[Stored data entries]
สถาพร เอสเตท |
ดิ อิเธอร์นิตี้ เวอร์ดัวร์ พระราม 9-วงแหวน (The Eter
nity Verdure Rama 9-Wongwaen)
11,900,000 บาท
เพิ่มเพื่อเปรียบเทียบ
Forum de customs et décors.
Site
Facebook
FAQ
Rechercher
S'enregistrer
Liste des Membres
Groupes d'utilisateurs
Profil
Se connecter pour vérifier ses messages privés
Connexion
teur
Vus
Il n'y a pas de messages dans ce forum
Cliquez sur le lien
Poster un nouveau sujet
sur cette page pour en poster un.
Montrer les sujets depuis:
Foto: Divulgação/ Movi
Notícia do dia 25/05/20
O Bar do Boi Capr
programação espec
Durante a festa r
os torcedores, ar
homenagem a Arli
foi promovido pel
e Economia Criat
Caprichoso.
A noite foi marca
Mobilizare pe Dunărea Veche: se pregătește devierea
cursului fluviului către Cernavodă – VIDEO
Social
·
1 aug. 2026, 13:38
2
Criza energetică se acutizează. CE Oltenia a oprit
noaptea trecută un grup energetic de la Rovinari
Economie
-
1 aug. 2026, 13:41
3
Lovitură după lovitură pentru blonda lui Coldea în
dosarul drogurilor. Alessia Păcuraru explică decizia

---

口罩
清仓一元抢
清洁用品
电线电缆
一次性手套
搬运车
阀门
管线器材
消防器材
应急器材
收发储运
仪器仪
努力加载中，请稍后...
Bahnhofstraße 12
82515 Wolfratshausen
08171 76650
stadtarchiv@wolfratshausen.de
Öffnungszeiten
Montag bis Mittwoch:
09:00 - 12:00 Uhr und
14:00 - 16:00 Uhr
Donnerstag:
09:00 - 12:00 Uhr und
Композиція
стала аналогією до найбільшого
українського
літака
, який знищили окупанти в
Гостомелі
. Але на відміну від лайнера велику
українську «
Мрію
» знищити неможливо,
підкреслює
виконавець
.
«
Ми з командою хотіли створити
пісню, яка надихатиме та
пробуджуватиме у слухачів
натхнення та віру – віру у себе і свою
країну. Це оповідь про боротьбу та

--

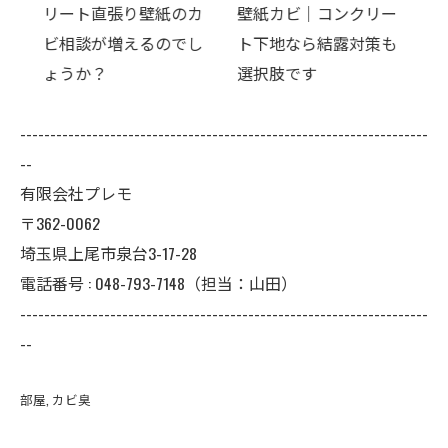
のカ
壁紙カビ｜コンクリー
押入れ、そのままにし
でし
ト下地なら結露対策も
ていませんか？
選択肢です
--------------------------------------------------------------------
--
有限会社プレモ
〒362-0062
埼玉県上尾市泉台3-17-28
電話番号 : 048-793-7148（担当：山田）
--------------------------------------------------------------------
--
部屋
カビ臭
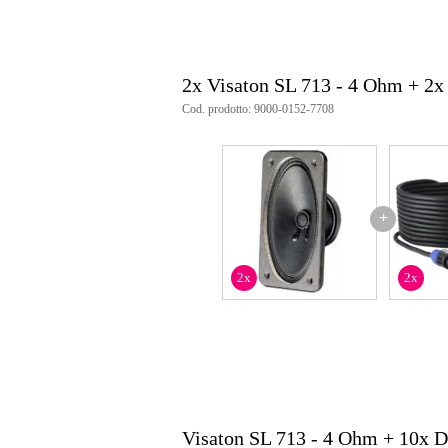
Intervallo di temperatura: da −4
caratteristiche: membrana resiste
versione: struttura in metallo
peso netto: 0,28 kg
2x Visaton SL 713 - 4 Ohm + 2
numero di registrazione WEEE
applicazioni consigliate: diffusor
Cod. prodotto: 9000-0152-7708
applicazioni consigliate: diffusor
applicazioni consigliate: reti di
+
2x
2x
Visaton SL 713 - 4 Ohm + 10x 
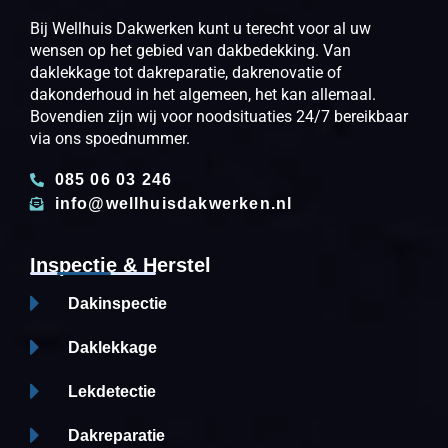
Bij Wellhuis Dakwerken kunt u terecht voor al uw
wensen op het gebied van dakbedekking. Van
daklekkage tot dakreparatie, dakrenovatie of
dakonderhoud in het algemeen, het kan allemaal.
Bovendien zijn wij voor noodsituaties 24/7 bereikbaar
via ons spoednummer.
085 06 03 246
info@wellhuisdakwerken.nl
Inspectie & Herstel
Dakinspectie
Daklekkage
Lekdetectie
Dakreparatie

To do — Among the lines above, count those containing the string "Visaton"; please give the count alone.

Answer box — 2